Ses auteurs n'hésitent pas à accuser les acteurs de la campagne
BDS de prendre le parti de la "censure", de la
"séparation" et de la "haine"… Cette lourde charge
contre BDS n'est pas la première du genre, mais la longue liste
des signataires lui confère une portée singulière, qui appelle
commentaires et éclaircissements.
Tout d'abord, les signataires du texte omettent, ou
dissimulent, le caractère international de la campagne BDS, en
réponse à un appel émanant de la société civile palestinienne en
2005. Cette "entreprise qui commence à faire parler d'elle
en France", selon leurs termes, fait en réalité parler
d'elle depuis plusieurs années aux quatre coins du monde. Du
Canada à l'Australie en passant par l'Afrique du Sud, les
Etats-Unis, l'Amérique latine et l'Europe, c'est un mouvement
international, non-violent et populaire qui se développe.
Syndicats, ONG, associations, Eglises, universités,
municipalités, personnalités de renommée mondiale et simples
citoyens se retrouvent pour défendre un même objectif :
l'application du droit.
En effet, et c'est un deuxième oubli notable de la
tribune du 2 novembre, la campagne BDS a pour seule exigence
qu'Israël "honore son obligation de reconnaître le droit
inaliénable des Palestiniens à l'autodétermination et respecte
entièrement les préceptes du droit international". La
campagne BDS n'est pas l'expression d'une haine irrationnelle
d'Israël. Comme l'écrit John Berger, écrivain britannique et
membre du comité de parrainage du Tribunal Russell sur la
Palestine, "BDS n'est pas un principe, mais une stratégie ;
ce n'est pas Israël qui est visé, c'est sa politique ; si la
politique change (dans le bon sens), le BDS prendra fin".
Les signataires de la tribune le répètent : "Nous sommes
pour la paix". Mais pensent-ils que la paix est possible
sans la justice, c'est-à-dire sans l'application du droit ? Car
c'est bien ici que se situe le nœud du problème. Israël refuse
depuis des décennies de se soumettre aux règles les plus
élémentaires du droit international. Ce sont ainsi plus de 30
résolutions du Conseil de sécurité de l'ONU qu'Israël a refusé
ou refuse encore de respecter, attitude pour le moins paradoxale
de la part d'un état créé par une résolution des Nations unies.
Chaque jour, avec la colonisation, ce sont les conventions de
Genève qui sont violées. En juillet 2004, la Cour internationale
de justice (CIJ) demandait à Israël de détruire le mur construit
en Cisjordanie : le mur est toujours là, et continue de
s'étendre…
Que font nos gouvernements ? Que font les représentants de la
communauté des nations ? Exercent-ils des pressions sur Israël ?
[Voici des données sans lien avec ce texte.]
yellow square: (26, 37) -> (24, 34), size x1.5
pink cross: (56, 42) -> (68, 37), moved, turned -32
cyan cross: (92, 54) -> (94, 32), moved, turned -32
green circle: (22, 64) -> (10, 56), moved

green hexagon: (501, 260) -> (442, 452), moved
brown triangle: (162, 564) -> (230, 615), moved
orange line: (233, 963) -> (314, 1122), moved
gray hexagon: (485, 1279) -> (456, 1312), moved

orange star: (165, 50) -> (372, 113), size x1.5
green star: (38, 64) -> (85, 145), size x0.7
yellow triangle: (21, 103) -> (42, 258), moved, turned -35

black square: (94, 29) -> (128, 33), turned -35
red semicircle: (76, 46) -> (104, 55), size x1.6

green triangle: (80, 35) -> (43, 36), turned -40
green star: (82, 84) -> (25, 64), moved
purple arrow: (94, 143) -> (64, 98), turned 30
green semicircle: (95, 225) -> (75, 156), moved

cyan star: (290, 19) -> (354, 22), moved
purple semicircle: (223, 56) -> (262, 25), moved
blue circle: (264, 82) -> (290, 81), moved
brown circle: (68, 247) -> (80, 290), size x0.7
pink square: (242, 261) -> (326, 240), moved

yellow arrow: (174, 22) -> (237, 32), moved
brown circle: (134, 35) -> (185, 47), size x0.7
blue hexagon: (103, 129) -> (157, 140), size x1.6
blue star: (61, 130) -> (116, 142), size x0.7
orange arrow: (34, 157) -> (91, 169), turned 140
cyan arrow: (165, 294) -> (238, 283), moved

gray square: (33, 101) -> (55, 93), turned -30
Non. C'est fort de ce constat que la société civile
palestinienne, un an après l'avis de la CIJ concernant le mur, a
invité la société civile internationale à se charger elle-même
de faire pression sur Israël et sur nos gouvernements, pour que
l'impunité cesse. La fin de cette impunité est la seule voie
possible vers une paix réelle, où le droit et la justice
seraient des principes intangibles et non pas, comme c'est le
cas à l'heure actuelle, des objets de négociation.
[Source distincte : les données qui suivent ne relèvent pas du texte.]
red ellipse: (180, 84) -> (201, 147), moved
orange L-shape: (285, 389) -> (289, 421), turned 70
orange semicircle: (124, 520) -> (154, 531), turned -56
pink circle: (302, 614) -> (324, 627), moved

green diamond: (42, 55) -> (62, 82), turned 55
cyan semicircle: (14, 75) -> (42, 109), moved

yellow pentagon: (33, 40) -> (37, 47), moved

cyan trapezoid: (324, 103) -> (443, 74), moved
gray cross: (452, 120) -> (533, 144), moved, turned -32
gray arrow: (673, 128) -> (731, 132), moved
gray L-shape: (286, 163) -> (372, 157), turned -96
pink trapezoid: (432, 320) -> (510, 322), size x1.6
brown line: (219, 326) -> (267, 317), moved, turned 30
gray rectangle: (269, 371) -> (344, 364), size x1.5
S'ils ont jugé nécessaire d'avoir recours à l'arme du boycott
international, les animateurs de la campagne BDS ne confondent
pas tout, contrairement aux signataires de la tribune du 2
novembre.
Evoquant la charte de la campagne
BDS France, ces derniers affirment en effet que [pour ses
initiateurs], "tout ce qui est israélien serait coupable".
Ils auraient été mieux inspirés s'ils avaient consulté ladite
charte, dans laquelle on peut lire que "ce boycott ne vise
pas la société israélienne ni les individus qui la composent, en
tant que tels, il vise la politique coloniale d'occupation
israélienne et ses partisans".
Notre combat n'est pas fondé sur le rejet d'un peuple. Il
s'agit d'exercer une réelle pression sur l'Etat d'Israël, en
développant un boycott économique, diplomatique, et un boycott
des institutions académiques, sportives et culturelles
israéliennes. Ces institutions sont en effet trop souvent
utilisées par Israël pour soigner son image et mieux masquer sa
politique à l'égard des Palestiniens et son mépris des règles
internationales. Michel Platini, président de l'Union européenne
des associations de football (UEFA), l'a compris, menaçant
d'exclure l'Etat d'Israël de l'UEFA s'il continuait d'entraver
le développement du sport palestinien. Desmond Tutu, archevêque
sud-africain récompensé par le prix Nobel de la paix en 1984
pour son combat contre l'apartheid, s'est de son côté élevé
contre la visite prochainement prévue, en Israël, de la troupe
de l'Opéra du Cap. En tant que soutien actif de la stratégie
BDS, Desmond Tutu mérite-t-il aussi les titres de saboteur et de
naufrageur d'espoir ?
A ceux qui s'inquiètent de la dégradation de l'image d'Israël
et qui accusent la campagne BDS d'en être responsable, nous
disons qu'Israël est le seul auteur de cette dégradation. En
violant chaque jour le droit international, en commettant des
actes criminels comme les bombardements massifs sur Gaza en
2008-2009 ou l'assaut sanglant contre la Flottille de la
liberté, en poursuivant le blocus de Gaza, la construction de
colonies et l'arrachage des oliviers, Israël ne peut susciter
qu'un rejet de plus en plus fort. Au-delà de ce rejet, cette
fuite en avant meurtrière met en danger la population
israélienne elle-même : c'est pourquoi à l'intérieur d'Israël se
développe le mouvement de Boycott From Within, au sein duquel
des pacifistes, intellectuels, artistes… se sont regroupés pour
appeler la société civile internationale à amplifier BDS.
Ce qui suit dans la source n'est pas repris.